Они дошли до конца дорожки молча. Затем Стивен спросил:
— А почему, сэр?
— Я не могу создавать для вас условия, чтобы вы сеяли такие идеи среди молодежи колледжа.
— Вы считаете, что моя теория искусства неправильна?
— Это безусловно не та теория искусства, которую поддерживают в нашем колледже.
— С этим я соглашаюсь, — сказал Стивен.
— Больше того, это есть полное собрание современных брожений и современного вольнодумства. Те авторы, которых вы приводите в пример, которыми восхищаетесь, как видно…
— Аквинат?
— Нет, не Аквинат, о нем я скажу потом. Но Ибсен, Метерлинк… эти писатели-атеисты…
— Вам не нравится…
— Меня удивляет, что хоть один студент в нашем колледже мог найти у этих писателей нечто достойное, у тех, кто недостоин имени поэта, кто проповедует открыто атеистические доктрины и наполняет умы читателей всем сором современного общества. Это не искусство.
— Даже допуская вредоносность, о которой вы говорите, я не вижу ничего противозаконного в исследовании этой вредоносности.
— Да, оно может быть законным — для ученого, для реформатора…
— А почему же не для поэта? Данте, несомненно, исследует общество и бичует его.
— О да, — сказал ректор разъяснительно, — имея в виду нравственную цель. Данте был великим поэтом.
— Ибсен тоже великий поэт.
— Вы не можете сравнивать Данте с Ибсеном.
— Я не сравниваю.
— Данте, горделивый рыцарь прекрасного, величайший из поэтов Италии, и Ибсен, писатель над всеми и за пределами всех, Ибсен и Золя, стремящиеся сделать свое искусство низменным, потакающие развращенным вкусам…
— Но это вы их сравниваете!
— Нет, их сравнивать невозможно. Один имеет высокую нравственную цель — он делает род человеческий благородней; другой же делает его низменней.
— Если у поэта отсутствует какой-то особый кодекс моральных условностей, это еще не делает его низменным, по моему мнению.

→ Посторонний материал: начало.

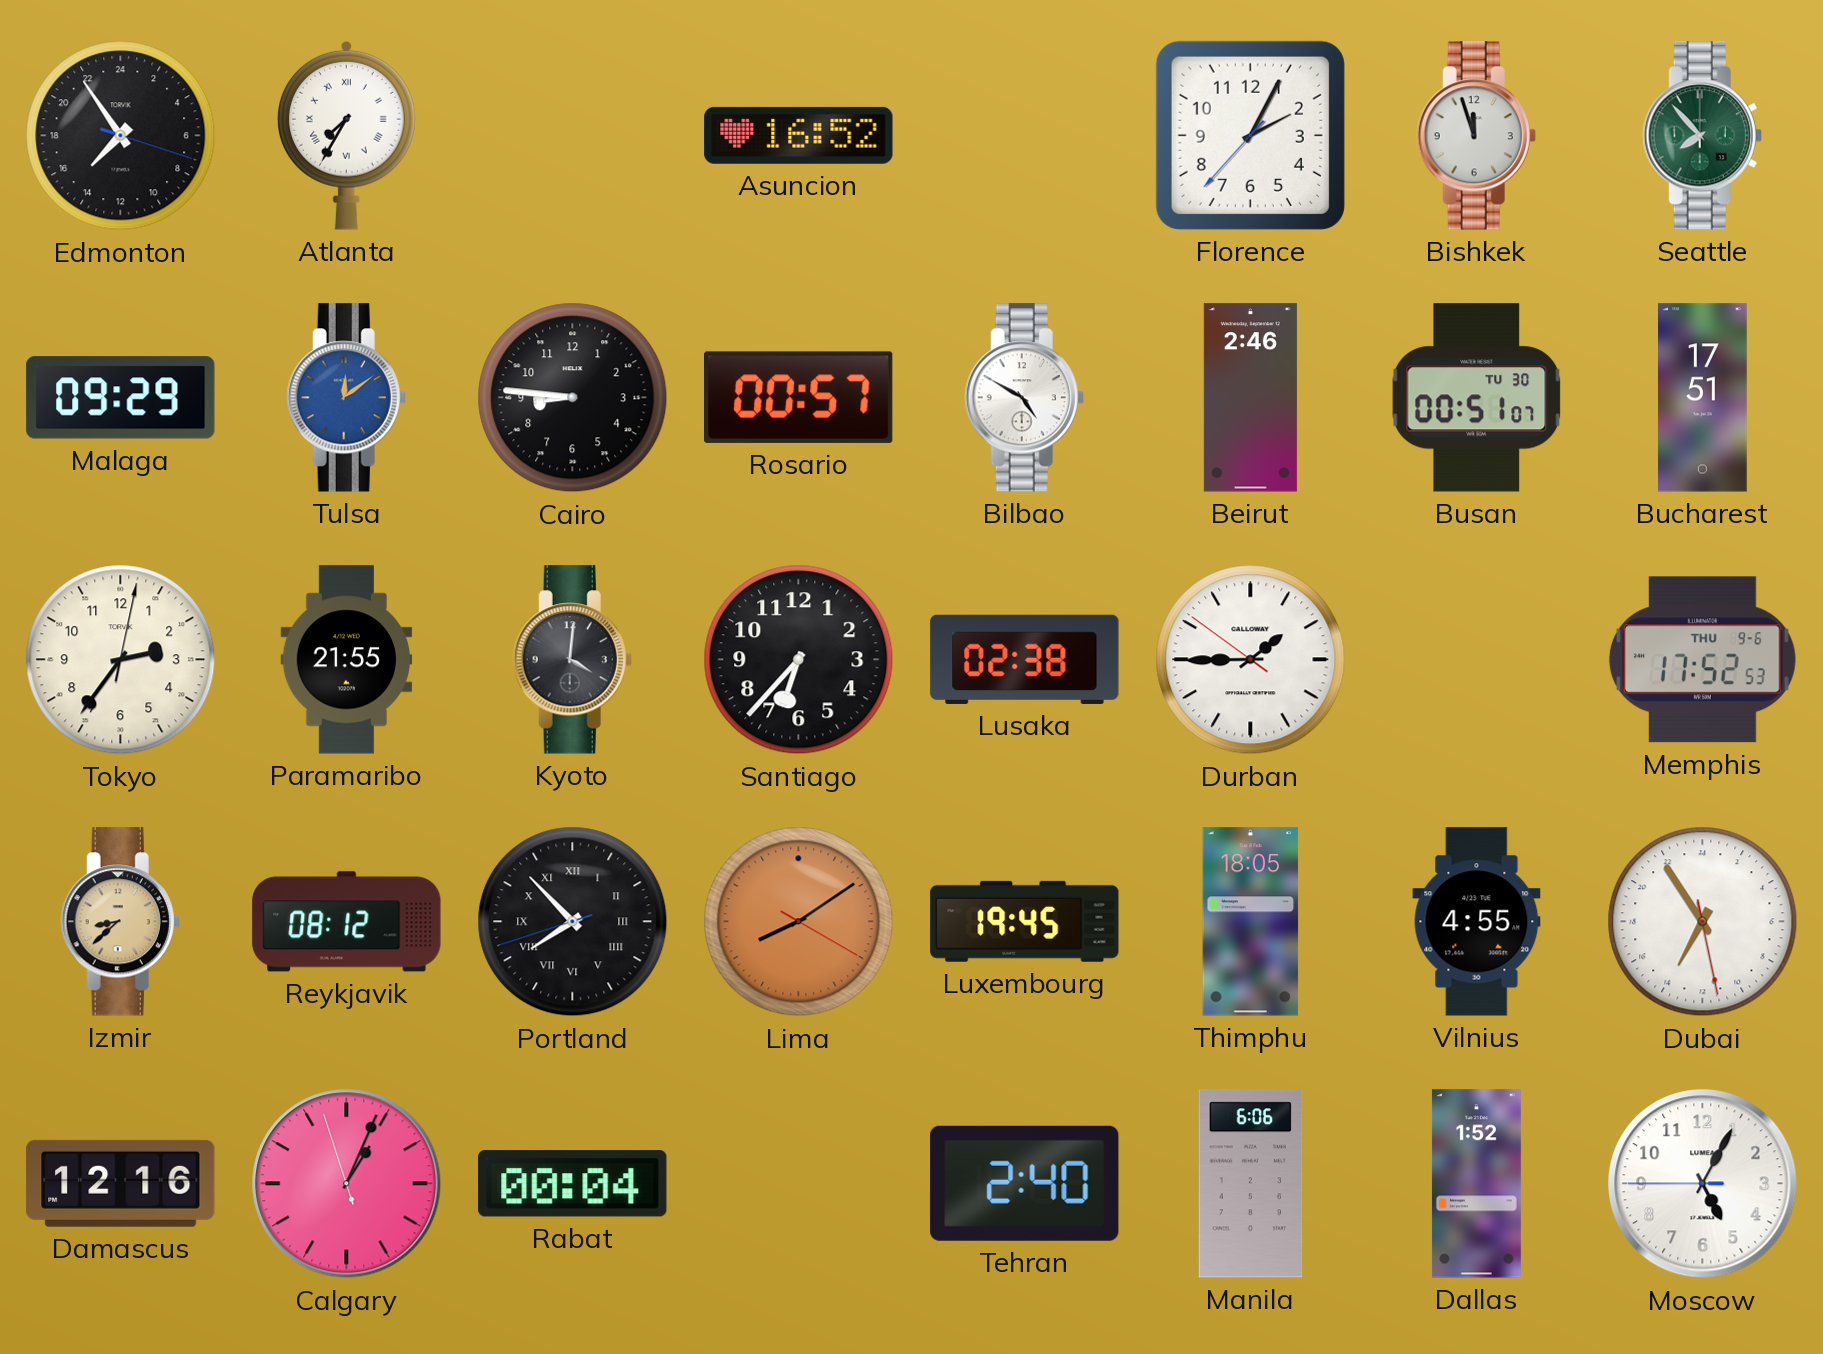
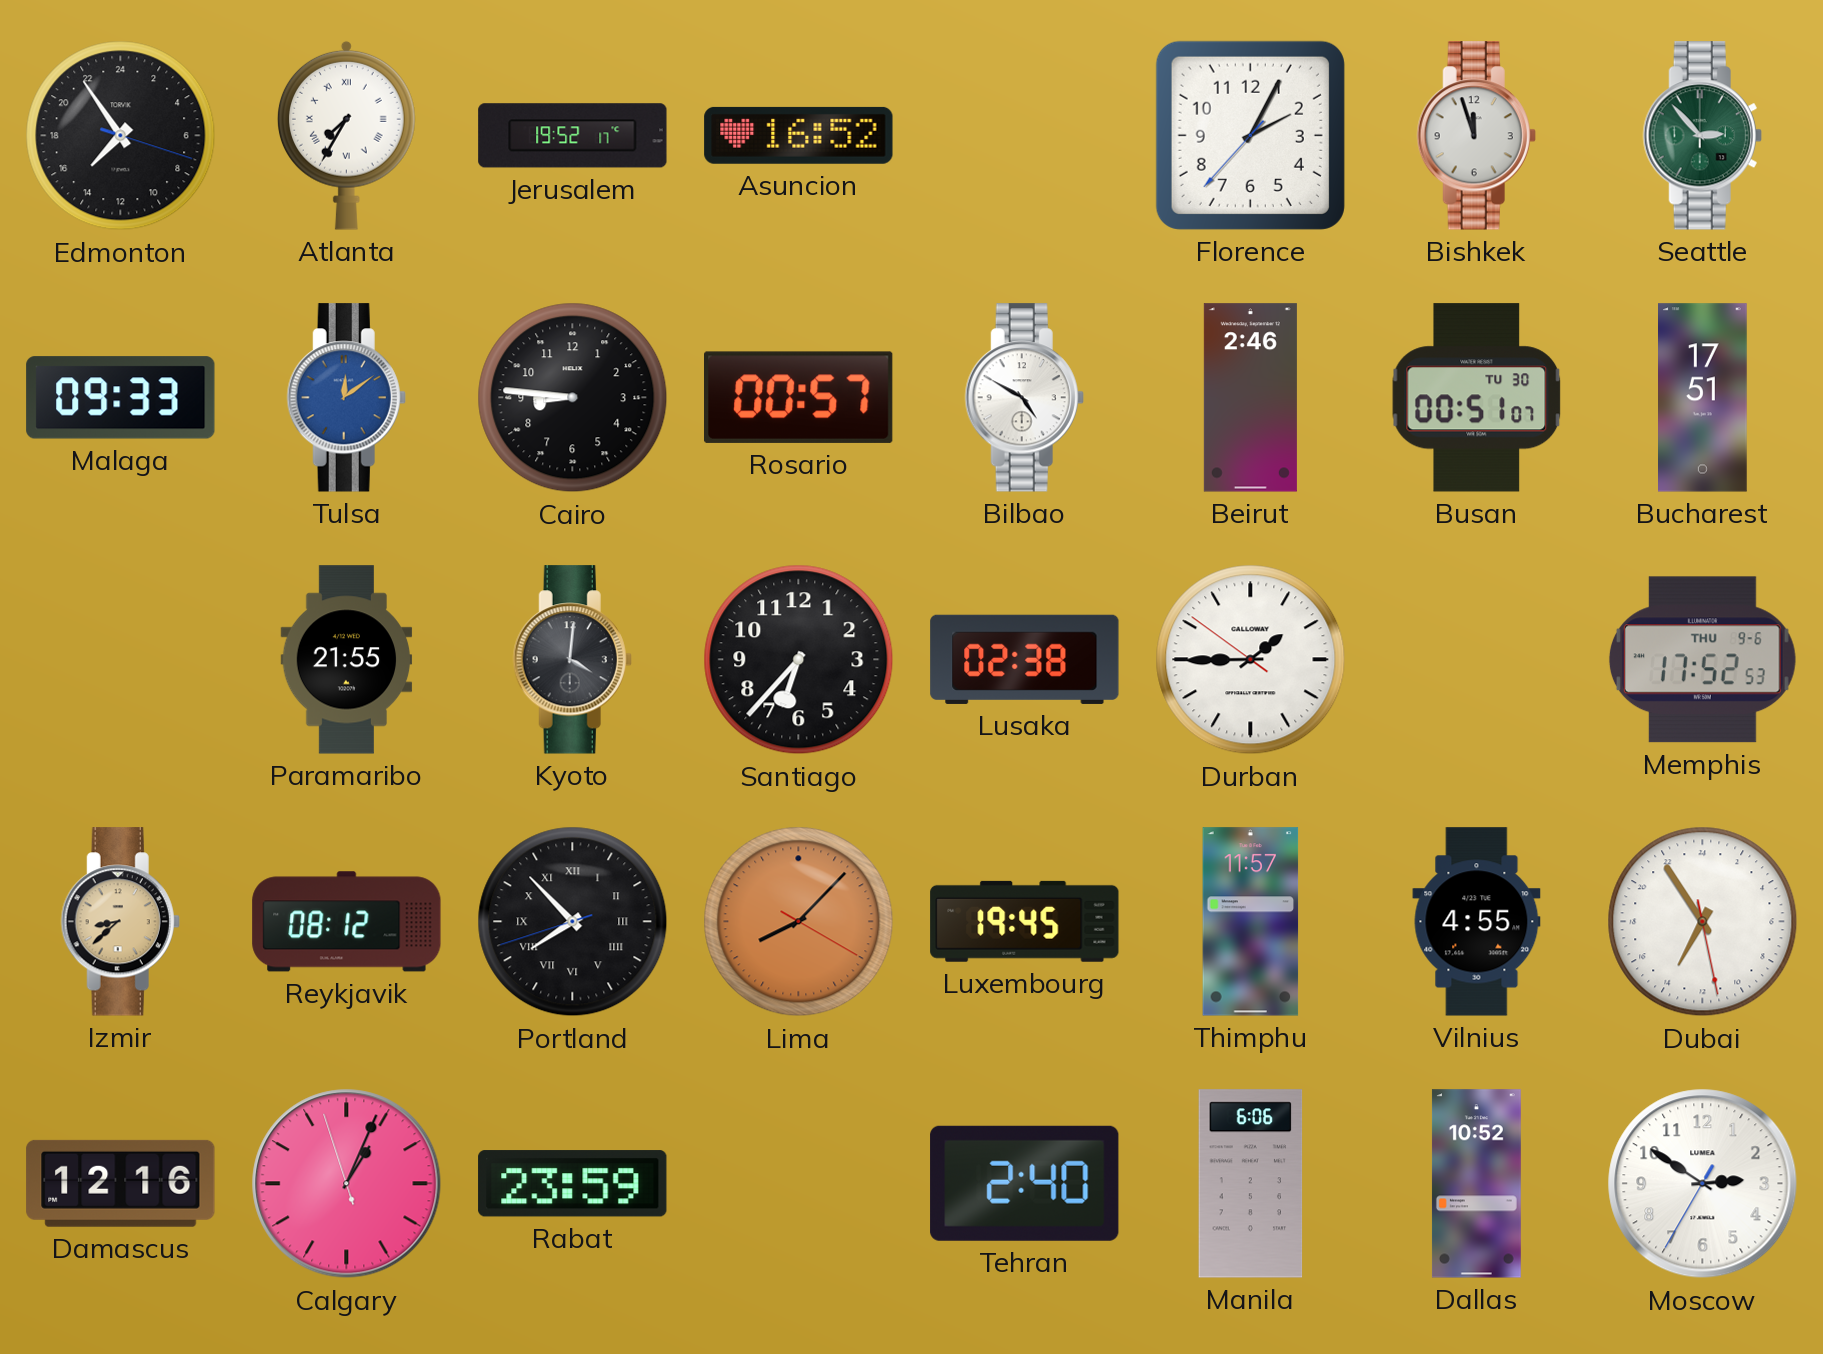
Jerusalem: none -> 19:52
Seattle: 7:53 -> 2:53
Malaga: 09:29 -> 09:33
Tokyo: 2:36 -> none
Lima: 8:09 -> 8:07
Thimphu: 18:05 -> 11:57
Rabat: 00:04 -> 23:59
Dallas: 1:52 -> 10:52
Moscow: 5:04 -> 2:50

— Да, если бы он исследовал даже самые низменные предметы, — сказал ректор, показывая свои закрома терпимости, — [то] дело бы обстояло иначе, если бы он их исследовал, а потом показал бы людям путь к очищению себя.
— Это для Армии Спасения, — сказал Стивен.
— Вы хотите сказать…
— Я хочу сказать, что Ибсен рисует современное общество с тою же подлинной иронией, с какой Ньюмен рассматривает мораль и веру английского протестанта.
— Возможно, — сказал ректор, умиротворенный подобной параллелью.
— И с тем же отсутствием всякого миссионерского намерения.
Ректор промолчал.
— Вопрос темперамента. Ньюмен мог удерживаться двадцать лет от того, чтобы написать «Апологию».
— Но уж когда накинулся на него! — проговорил ректор со смешком, выразительно не закончив фразу. — Бедный Кингсли!
— Исключительно вопрос темперамента — отношения к обществу, будь то у поэта или у критика.
— Да-да.
— У Ибсена темперамент архангела.
— Возможно; но я всегда полагал, что он одержимый реалист, как Золя, и проповедует какое-то новое учение.
— Вы были неправы, сэр.
— Это общепринятое мнение.
— Однако ошибочное.
— Как я представлял, у него есть некоторое учение — социальное учение, о свободном образе жизни, и художественное учение, о необузданной распущенности, до такой степени, что публика не допускает его пьесы на сцену, а его имя даже нельзя называть в присутствии дам.
— Где вы такое нашли?
— Ну как же, всюду… в газетах.
— Это серьезный довод, — заметил Стивен осуждающим тоном.
Нисколько не будучи задет дерзостью этих слов, ректор, казалось, признавал справедливость их: он был самого низкого мнения о нынешних полуграмотных журналистах и заведомо не позволил бы, чтобы газеты навязывали ему свои суждения. Но вместе с тем по поводу Ибсена все мнения были всюду настолько единодушны, что он подумал…
— А можно узнать, многое ли из написанного им вы прочли? — спросил Стивен.
— Знаете ли, нет… Я должен сказать, что я…
— А можно узнать, прочли ли вы хотя бы одну его строчку?